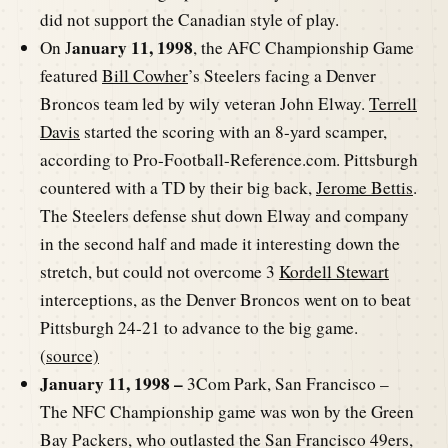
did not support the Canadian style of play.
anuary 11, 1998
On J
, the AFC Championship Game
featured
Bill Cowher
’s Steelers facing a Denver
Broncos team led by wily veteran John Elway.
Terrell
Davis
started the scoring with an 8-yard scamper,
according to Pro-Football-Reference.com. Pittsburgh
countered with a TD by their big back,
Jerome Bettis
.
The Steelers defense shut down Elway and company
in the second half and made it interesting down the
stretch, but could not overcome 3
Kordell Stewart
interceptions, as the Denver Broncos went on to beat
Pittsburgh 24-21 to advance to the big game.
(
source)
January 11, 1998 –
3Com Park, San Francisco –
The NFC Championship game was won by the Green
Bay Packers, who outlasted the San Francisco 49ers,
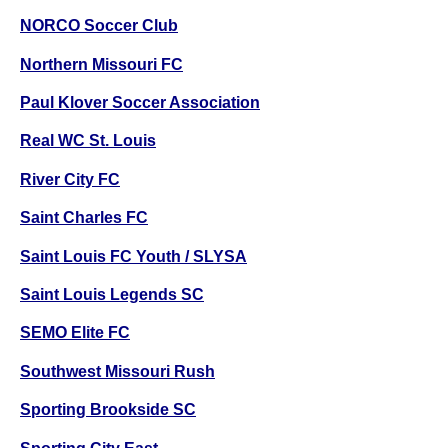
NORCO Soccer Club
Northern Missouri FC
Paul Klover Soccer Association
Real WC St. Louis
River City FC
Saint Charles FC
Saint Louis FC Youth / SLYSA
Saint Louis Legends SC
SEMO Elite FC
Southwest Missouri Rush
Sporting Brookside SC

* * * * *

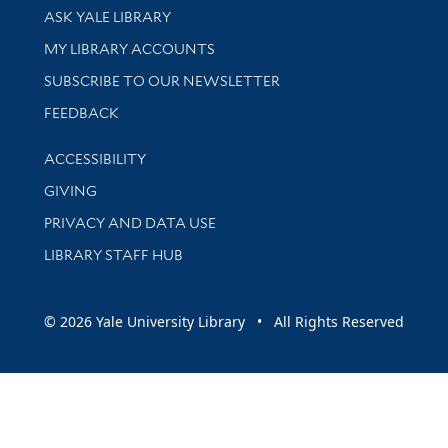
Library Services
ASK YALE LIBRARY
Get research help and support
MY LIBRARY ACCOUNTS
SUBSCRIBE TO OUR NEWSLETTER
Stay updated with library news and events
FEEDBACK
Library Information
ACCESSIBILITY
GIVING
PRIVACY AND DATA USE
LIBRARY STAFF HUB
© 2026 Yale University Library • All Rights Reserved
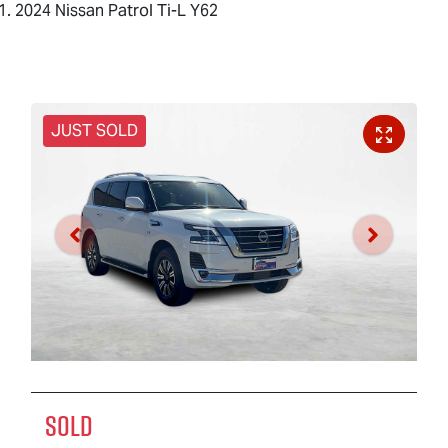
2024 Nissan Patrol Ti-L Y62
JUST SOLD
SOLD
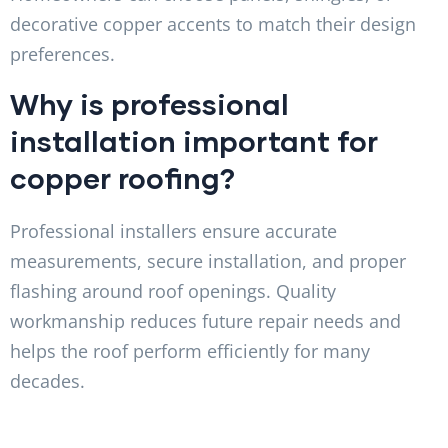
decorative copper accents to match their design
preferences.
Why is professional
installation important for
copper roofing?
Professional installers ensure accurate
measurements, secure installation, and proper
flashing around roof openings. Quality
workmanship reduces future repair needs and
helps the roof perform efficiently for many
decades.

* * * * *

▸ TRY IT
Search the entries for the word "Louis" and copy every line that has it.

▸ ANSWER TO THIS TASK
Real WC St. Louis
Saint Louis FC Youth / SLYSA
Saint Louis Legends SC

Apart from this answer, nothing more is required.